China remains the world’s leading exporter of goods, and the United States is its biggest customer. Last year, it bought some $430 billion from the Asian giant, most of it in computer and electronic products. But clothing and footwear will not be cheap in the U.S. either if the announced tariffs go through. The footwear and accessories firm Steve Madden plans to cut its production in China by between 40% and 45% and move it to neighbouring countries such as Vietnam. Walmart, the country’s largest employer, has warned about the impact on prices, as have executives at almost 200 companies in the S&P 1500 Composite index since early September, almost twice as many as on the eve of the 2020 elections.

The president-elect’s cheerfully self-inflicted shot in the foot represented by the use of tariffs for trade and foreign policy purposes has been summed up in a report by the Pearson Institute for International Economics (PIIE), titled What Populists Don’t Understand about Tariffs (But Economists Do). The tariffs Trump is now proposing would apply to more than eight times the imports of his last round (about $3.1 trillion in 2023 data), implying a much greater impact on prices, it warns, underscoring that far from aiding U.S. employment and production, tariffs will do harm.

Tariffs are also a cause for concern for small and medium-sized businesses. In the Flushing neighborhood of Queens, in New York City, the Liu brothers are wondering about the viability of their fashion and accessories store if the additional 10% fee on imports from China that Trump announced last Monday is implemented. Their business renews stock twice a year, and partly four times a year, and shares the cost of imports with independent stores in San Francisco and Philadelphia, but the system would collapse with additional tariffs.

“If we don’t raise prices, we will lose a lot of money. And our prices were already a bit high for the neighborhood, which is full of industrial and mass-produced goods, and therefore cheaper.
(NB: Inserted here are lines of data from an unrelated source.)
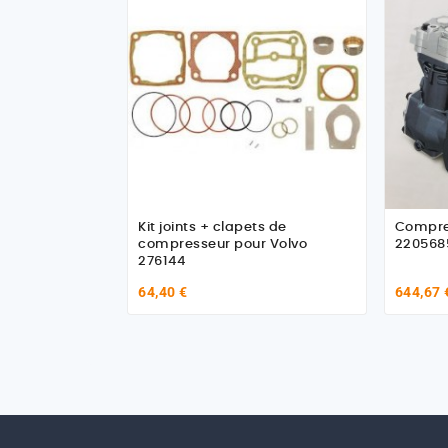
Kit joints + clapets de
Compre
compresseur pour Volvo
2205685
276144
64,40 €
644,67 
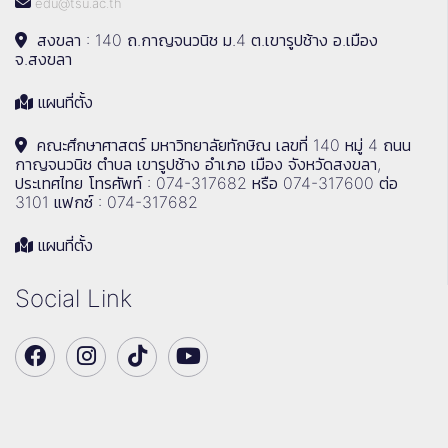
edu@tsu.ac.th
สงขลา : 140 ถ.กาญจนวนิช ม.4 ต.เขารูปช้าง อ.เมือง
จ.สงขลา
แผนที่ตั้ง
คณะศึกษาศาสตร์ มหาวิทยาลัยทักษิณ เลขที่ 140 หมู่ 4 ถนน
กาญจนวนิช ตำบล เขารูปช้าง อำเภอ เมือง จังหวัดสงขลา,
ประเทศไทย โทรศัพท์ : 074-317682 หรือ 074-317600 ต่อ
3101 แฟกซ์ : 074-317682
แผนที่ตั้ง
Social Link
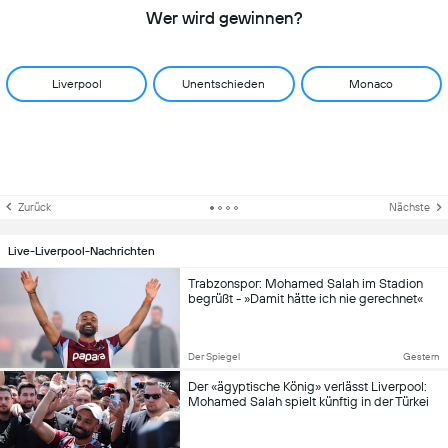
Wer wird gewinnen?
Liverpool
Unentschieden
Monaco
Zurück
Nächste
Live-Liverpool-Nachrichten
Trabzonspor: Mohamed Salah im Stadion
begrüßt - »Damit hätte ich nie gerechnet«
Der Spiegel
Gestern
Der «ägyptische König» verlässt Liverpool:
Mohamed Salah spielt künftig in der Türkei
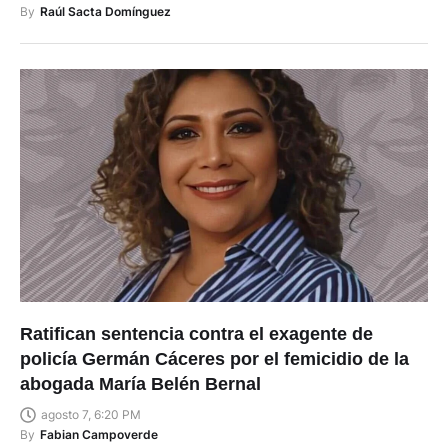
By
Raúl Sacta Domínguez
Ratifican sentencia contra el exagente de
policía Germán Cáceres por el femicidio de la
abogada María Belén Bernal
agosto 7, 6:20 PM
By
Fabian Campoverde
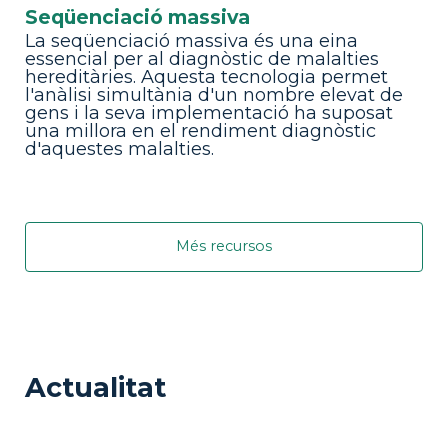
Seqüenciació massiva
La seqüenciació massiva és una eina
essencial per al diagnòstic de malalties
hereditàries. Aquesta tecnologia permet
l'anàlisi simultània d'un nombre elevat de
gens i la seva implementació ha suposat
una millora en el rendiment diagnòstic
d'aquestes malalties.
Més recursos
Actualitat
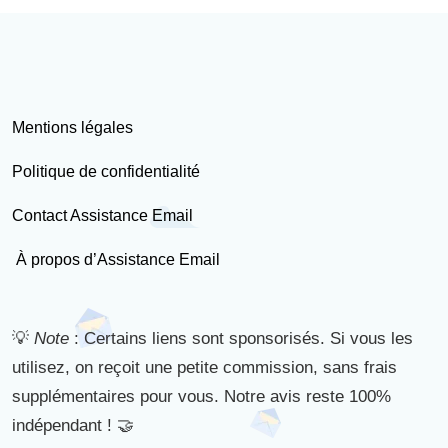
Mentions légales
Politique de confidentialité
Contact Assistance Email
À propos d’Assistance Email
💡
Note
: Certains liens sont sponsorisés. Si vous les
utilisez, on reçoit une petite commission, sans frais
supplémentaires pour vous. Notre avis reste 100%
indépendant ! 🤝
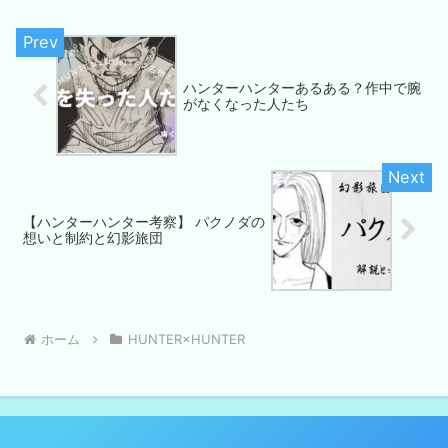
ハンターハンターあるある？作中で腕
がなくなった人たち
【ハンターハンター考察】 パクノダの
想いと制約と幻影旅団
ホーム
HUNTER×HUNTER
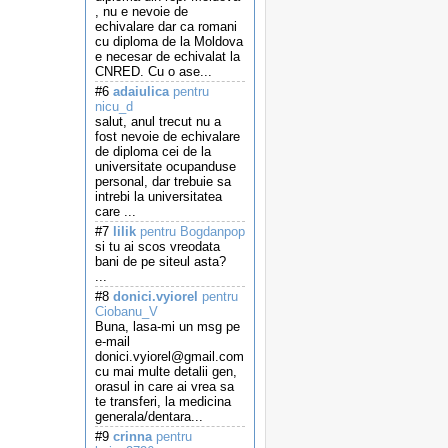
, nu e nevoie de
echivalare dar ca romani
cu diploma de la Moldova
e necesar de echivalat la
CNRED. Cu o ase...
#6
adaiulica
pentru
nicu_d
salut, anul trecut nu a
fost nevoie de echivalare
de diploma cei de la
universitate ocupanduse
personal, dar trebuie sa
intrebi la universitatea
care ...
#7
lilik
pentru Bogdanpop
si tu ai scos vreodata
bani de pe siteul asta?
...
#8
donici.vyiorel
pentru
Ciobanu_V
Buna, lasa-mi un msg pe
e-mail
donici.vyiorel@gmail.com
cu mai multe detalii gen,
orasul in care ai vrea sa
te transferi, la medicina
generala/dentara...
#9
crinna
pentru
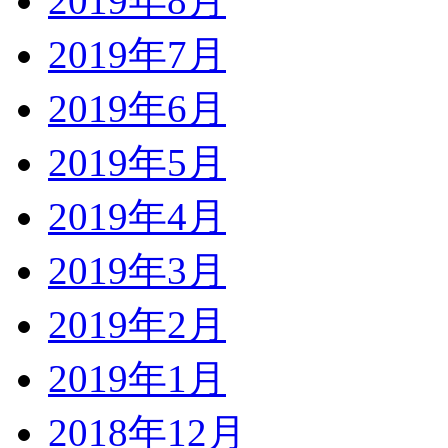
2019年8月
2019年7月
2019年6月
2019年5月
2019年4月
2019年3月
2019年2月
2019年1月
2018年12月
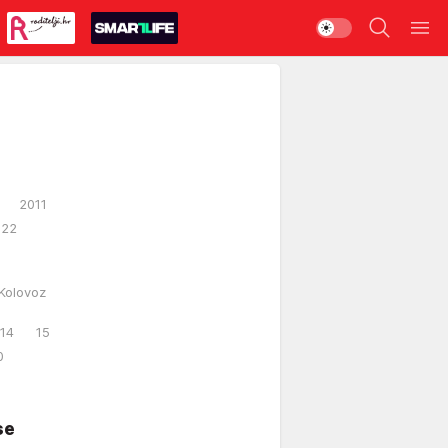
2011
022
Kolovoz
14
15
0
se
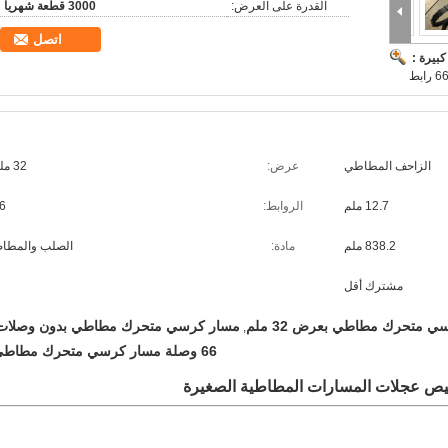
القدرة على العرض:
3000 قطعة شهريا
اتصل
بيرة :
الزاحف المطاطي
عرض:
32 ملم
12.7 ملم
الروابط:
6
838.2 ملم
مادة:
الصلب والمطا
مشترك أقل
 متحرك مطاطي بعرض 32 ملم
مسار كرسي متحرك مطاطي بدون وصلات
,
66 وصلة مسار كرسي متحرك مطاطي
ص عجلات المسارات المطاطية الصغيرة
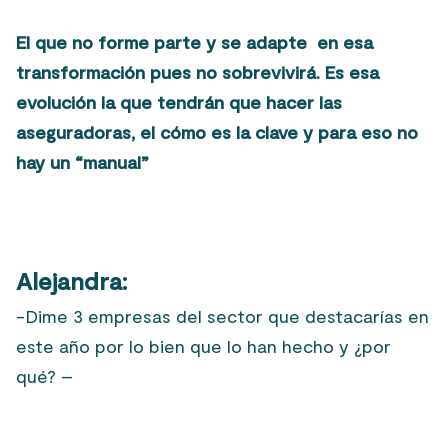
El que no forme parte y se adapte en esa
transformación pues no sobrevivirá. Es esa
evolución la que tendrán que hacer las
aseguradoras, el cómo es la clave y para eso no
hay un “manual”
Alejandra:
-Dime 3 empresas del sector que destacarías en
este año por lo bien que lo han hecho y ¿por
qué? –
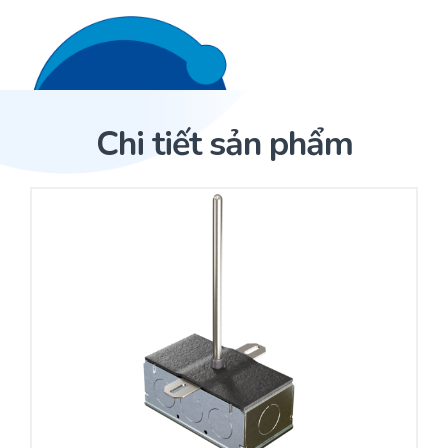
Liên hệ 24/7
Trang Chủ
Chi tiết sản phẩm
Giới thiệu
Trang Chủ
Sản phẩm
Cảm biến ACI
Dịch Vụ
Sản phẩm
Cảm biến ACI
Dự án
Nhà phân phối cảm biến
Bài viết
Nhà sản xuất thiết bị điều khiển
Hợp tác
Cung cấp giải pháp quản lý cho toà nhà (BMS)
Without customers who are willing to pay 30% more for a sweater or a bag, which according to our calculations will be the minimum amount we will have to raise, we will have to close,” they explain.

Three blocks away, the manager of a giant Chinese supermarket who asks not to be identified by name shrugs when asked about the impact. “Ninety-five percent of the products are imported from China, the rest from other Asian countries, and a very small part is produced here, such as some dairy products, or else it comes from Mexico and Canada, such as a few vegetables. We will have to raise prices, because there is no local substitute production, except for a very small number of products. Most vegetables and frozen fish come from China,” he explains.

Local shops

Local businesses like the Lius’ independent store and the supermarket, which are also subject to the perishable nature of some of their products, do not have of wholesalers who have accelerated their early orders in order to stock up on as much as they can ahead of January 20. “We have bought $50,000 worth in one go, including all the advances for the next seasons, but we cannot go beyond the calendar and the production of the designers. We also have no alternative, because they are young designers with very limited production, hence the greater impact on the price,” explain the Liu brothers.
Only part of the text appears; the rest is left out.